The space of interest can be the two-dimensional abstraction of the surface of the earth or a man-made space like the layout of a VLSI design, a volume containing a model of the human brain, or another 3d-space representing the arrangement of chains of protein molecules.
The data consists of geometric information and can be either discrete or continuous. The explicit location and extension of spatial objects define implicit relations of spatial neighborhood (such as topological, distance and direction relations) which are used by spatial data mining algorithms.
Therefore, spatial data mining algorithms are required for spatial characterization and spatial trend analysis.
Spatial data mining or knowledge discovery in spatial databases differs from regular data mining in analogous with the differences between non-spatial data and spatial data.
The attributes of a spatial object stored in a database may be affected by the attributes of the spatial neighbors of that object. In addition, spatial location, and implicit information about the location of an object, may be exactly the information that can be extracted through spatial data mining
Spatial data mining consists of extracting knowledge, spatial relationships and any other properties which are not explicitly stored in the database. SDM is used to find implicit regularities, relations between spatial data and/or non-spatial data. We can thus see the great importance of spatial relationships in the analysis process. Temporal aspects for spatial data are also a central point but are rarely taken into account.
A spatial database stores a large amount of space-related data, such as maps, preprocessed remote sensing or medical imaging data, and VLSI chip layout data.

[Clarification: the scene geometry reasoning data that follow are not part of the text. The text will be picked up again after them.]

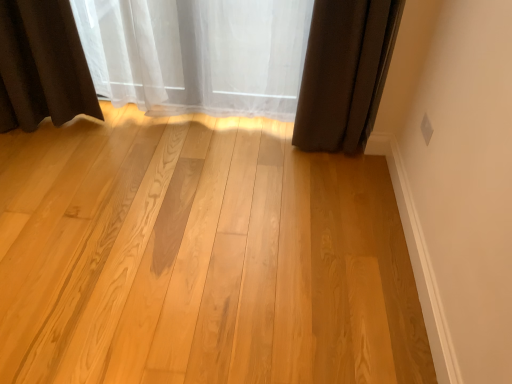 Question: Does light wood plank at center have a lesser width compared to white sheer curtain at upper center, arranged as the 2th curtain when viewed from the right?

Choices:
 (A) no
 (B) yes

Answer: (A)

Question: Can you confirm if light wood plank at center is bigger than white sheer curtain at upper center, arranged as the first curtain when viewed from the left?

Choices:
 (A) no
 (B) yes

Answer: (B)

Question: Is there a large distance between light wood plank at center and white sheer curtain at upper center, arranged as the first curtain when viewed from the left?

Choices:
 (A) yes
 (B) no

Answer: (B)

Question: Would you say light wood plank at center is outside white sheer curtain at upper center, arranged as the 2th curtain when viewed from the right?

Choices:
 (A) no
 (B) yes

Answer: (B)

Question: Is white sheer curtain at upper center, arranged as the 2th curtain when viewed from the right, located within light wood plank at center?

Choices:
 (A) yes
 (B) no

Answer: (B)

Question: Is light wood plank at center at the left side of white sheer curtain at upper center, arranged as the first curtain when viewed from the left?

Choices:
 (A) yes
 (B) no

Answer: (A)

Question: Is dark brown fabric curtain at upper right, arranged as the second curtain when viewed from the left, positioned beyond the bounds of white sheer curtain at upper center, arranged as the first curtain when viewed from the left?

Choices:
 (A) no
 (B) yes

Answer: (B)

Question: Does dark brown fabric curtain at upper right, arranged as the second curtain when viewed from the left, have a greater width compared to white sheer curtain at upper center, arranged as the first curtain when viewed from the left?

Choices:
 (A) yes
 (B) no

Answer: (A)

Question: Is the position of dark brown fabric curtain at upper right, the 1th curtain in the right-to-left sequence, more distant than that of white sheer curtain at upper center, arranged as the 2th curtain when viewed from the right?

Choices:
 (A) no
 (B) yes

Answer: (A)

Question: Does dark brown fabric curtain at upper right, arranged as the second curtain when viewed from the left, have a larger size compared to white sheer curtain at upper center, arranged as the 2th curtain when viewed from the right?

Choices:
 (A) yes
 (B) no

Answer: (B)

Question: From the image's perspective, is dark brown fabric curtain at upper right, arranged as the second curtain when viewed from the left, beneath white sheer curtain at upper center, arranged as the first curtain when viewed from the left?

Choices:
 (A) yes
 (B) no

Answer: (A)

Question: Are dark brown fabric curtain at upper right, the 1th curtain in the right-to-left sequence, and white sheer curtain at upper center, arranged as the 2th curtain when viewed from the right, far apart?

Choices:
 (A) yes
 (B) no

Answer: (B)

Question: Is light wood plank at center placed right next to dark brown fabric curtain at upper right, arranged as the second curtain when viewed from the left?

Choices:
 (A) no
 (B) yes

Answer: (A) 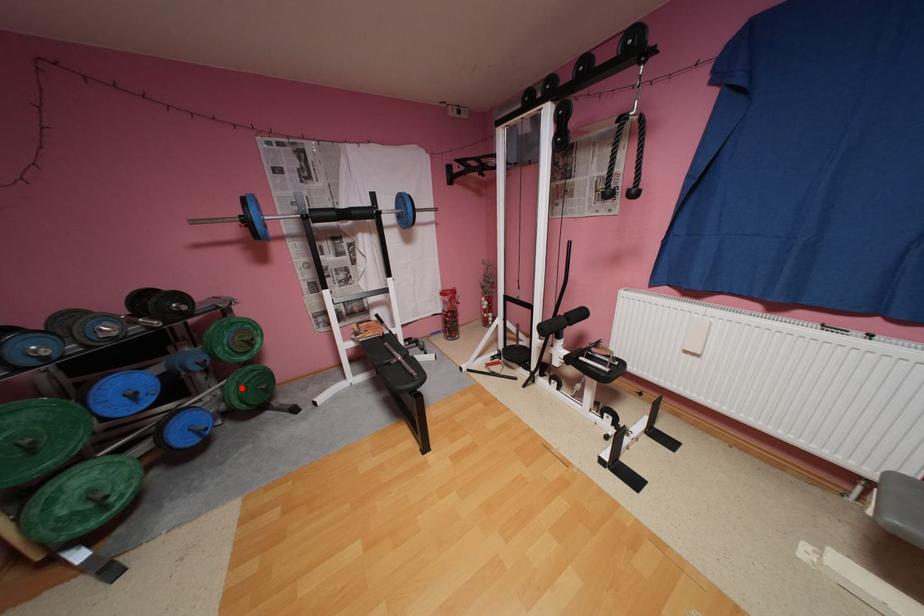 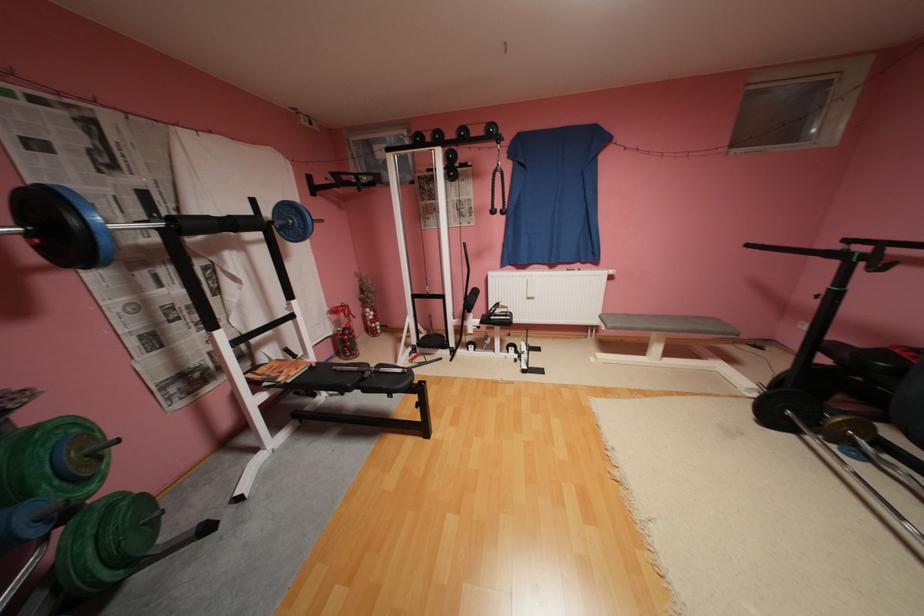 Question: I am providing you with two images of the same scene from different viewpoints. In image1, a red point is highlighted. Considering the same 3D point in image2, which of the following is correct?

Choices:
 (A) It is closer
 (B) It is farther

Answer: (B) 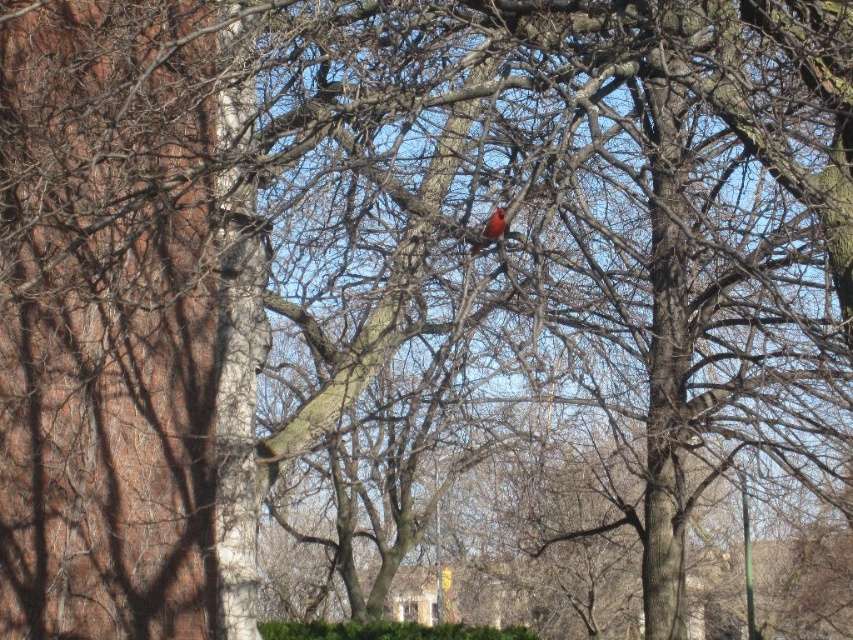 Which is above, green leafy hedge at lower center or bright red feathers at center?

bright red feathers at center is higher up.

Does green leafy hedge at lower center have a lesser width compared to bright red feathers at center?

In fact, green leafy hedge at lower center might be wider than bright red feathers at center.

Which is in front, point (276, 627) or point (469, 248)?

Positioned in front is point (469, 248).

I want to click on green leafy hedge at lower center, so click(x=387, y=630). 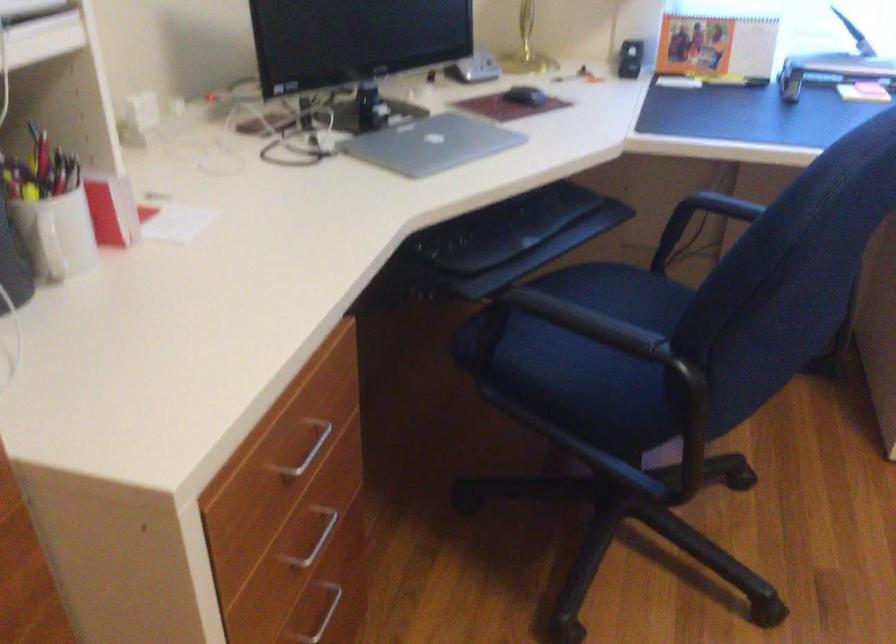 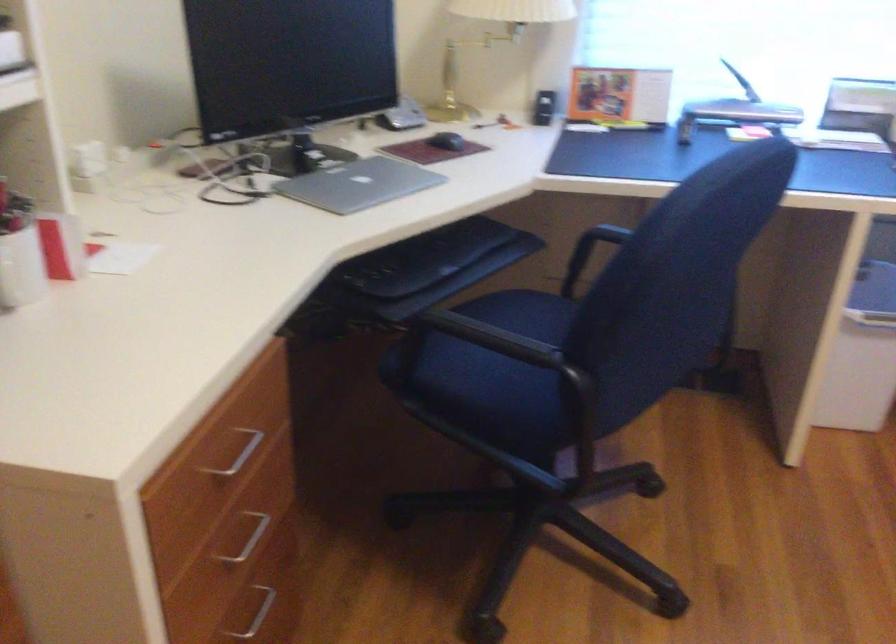 In the second image, find the point that corresponds to the point at 567,322 in the first image.

(478, 339) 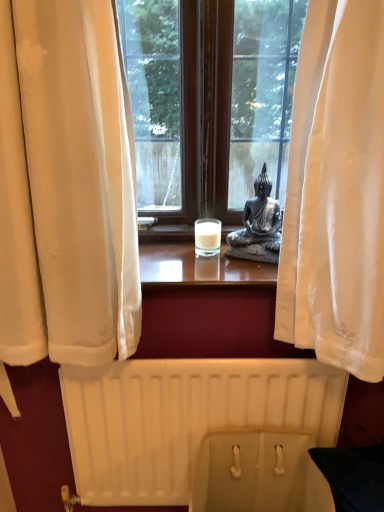 Question: Considering the relative sizes of white matte radiator at lower center and beige fabric toilet bowl at lower center in the image provided, is white matte radiator at lower center shorter than beige fabric toilet bowl at lower center?

Choices:
 (A) no
 (B) yes

Answer: (A)

Question: Does white matte radiator at lower center have a lesser width compared to beige fabric toilet bowl at lower center?

Choices:
 (A) no
 (B) yes

Answer: (B)

Question: Is white matte radiator at lower center not within beige fabric toilet bowl at lower center?

Choices:
 (A) yes
 (B) no

Answer: (A)

Question: From a real-world perspective, does white matte radiator at lower center stand above beige fabric toilet bowl at lower center?

Choices:
 (A) no
 (B) yes

Answer: (B)

Question: Can you confirm if white matte radiator at lower center is wider than beige fabric toilet bowl at lower center?

Choices:
 (A) no
 (B) yes

Answer: (A)

Question: From their relative heights in the image, would you say white matte radiator at lower center is taller or shorter than beige fabric toilet bowl at lower center?

Choices:
 (A) short
 (B) tall

Answer: (B)

Question: From the image's perspective, is white matte radiator at lower center positioned above or below beige fabric toilet bowl at lower center?

Choices:
 (A) below
 (B) above

Answer: (B)

Question: From a real-world perspective, is white matte radiator at lower center positioned above or below beige fabric toilet bowl at lower center?

Choices:
 (A) below
 (B) above

Answer: (B)

Question: In the image, is white matte radiator at lower center positioned in front of or behind beige fabric toilet bowl at lower center?

Choices:
 (A) behind
 (B) front

Answer: (A)

Question: In terms of height, does white matte radiator at lower center look taller or shorter compared to satin black statue at center?

Choices:
 (A) short
 (B) tall

Answer: (B)

Question: Is white matte radiator at lower center wider or thinner than satin black statue at center?

Choices:
 (A) wide
 (B) thin

Answer: (B)

Question: From a real-world perspective, relative to satin black statue at center, is white matte radiator at lower center vertically above or below?

Choices:
 (A) below
 (B) above

Answer: (A)

Question: Would you say white matte radiator at lower center is to the left or to the right of satin black statue at center in the picture?

Choices:
 (A) right
 (B) left

Answer: (B)

Question: Looking at the image, does beige fabric toilet bowl at lower center seem bigger or smaller compared to white matte radiator at lower center?

Choices:
 (A) big
 (B) small

Answer: (B)

Question: Is point (246, 504) closer or farther from the camera than point (130, 494)?

Choices:
 (A) closer
 (B) farther

Answer: (A)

Spatial databases have many features distinguishing them from relational databases. They carry topological and/or distance information, usually organized by sophisticated, multidimensional spatial indexing structures that are accessed by spatial data access methods and often require spatial reasoning, geometric computation, and spatial knowledge representation techniques.
Spatial data mining refers to the extraction of knowledge, spatial relationships, or other interesting patterns not explicitly stored in spatial databases. Such mining demands an integration of data mining with spatial database technologies.
It can be used for understanding spatial data, discovering spatial relationships and relationships between spatial and non-spatial data, constructing spatial knowledge bases, reorganizing spatial databases, and optimizing spatial queries.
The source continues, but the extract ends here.